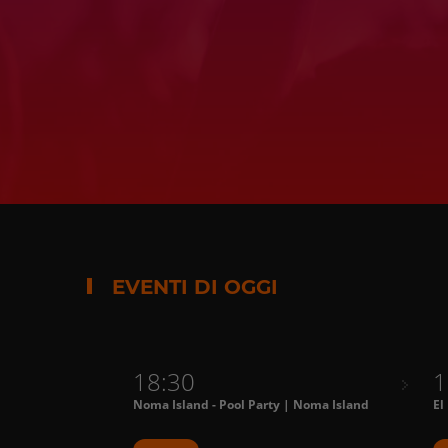
EVENTI DI OGGI
18:30
1
Noma Island - Pool Party | Noma Island
El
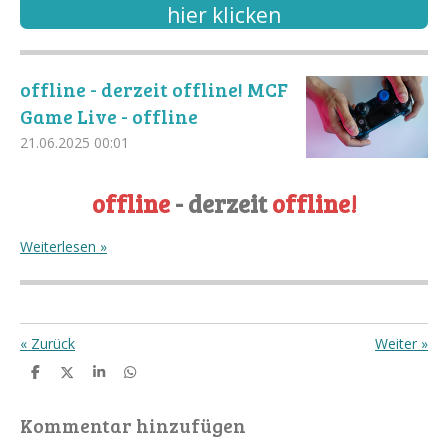
hier klicken
offline - derzeit offline! MCF
Game Live - offline
21.06.2025
00:01
offline
- derzeit
offline!
Weiterlesen »
«
Zurück
Weiter
»
T
T
T
T
e
e
e
e
i
i
i
i
l
l
l
l
Kommentar hinzufügen
e
e
e
e
n
n
n
n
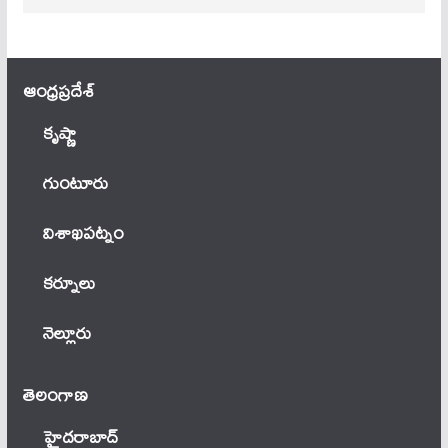
ఆంధ్ర‌ప్ర‌దేశ్
కృష్ణా
గుంటూరు
విశాఖపట్నం
కర్నూలు
నెల్లూరు
తెలంగాణ‌
హైదరాబాద్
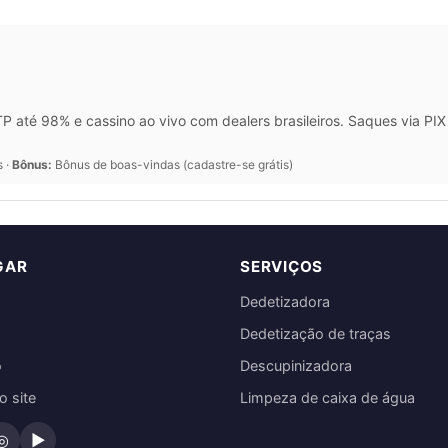
 até 98% e cassino ao vivo com dealers brasileiros. Saques via P
s ·
Bônus:
Bônus de boas-vindas (cadastre-se grátis)
GAR
SERVIÇOS
Dedetizadora
Dedetização de traças
o
Descupinizadora
 site
Limpeza de caixa de água
◎
▶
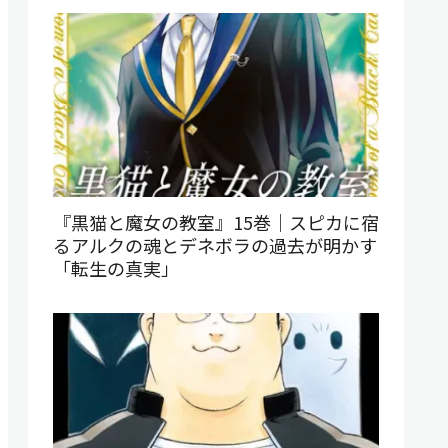
『黒猫と魔女の教室』15巻｜スピカに宿
るアルクの魂とデネボラの過去が明かす
「転生の真実」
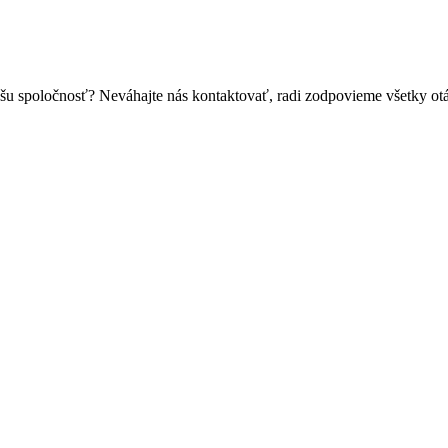
vašu spoločnosť? Neváhajte nás kontaktovať, radi zodpovieme všetky ot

..........

* _TASK BRIEF_
When a line in the material above contains the word "Bônus", copy that line out.

* _EXERCISE RESULT_
Bônus:
Bônus de boas-vindas (cadastre-se grátis)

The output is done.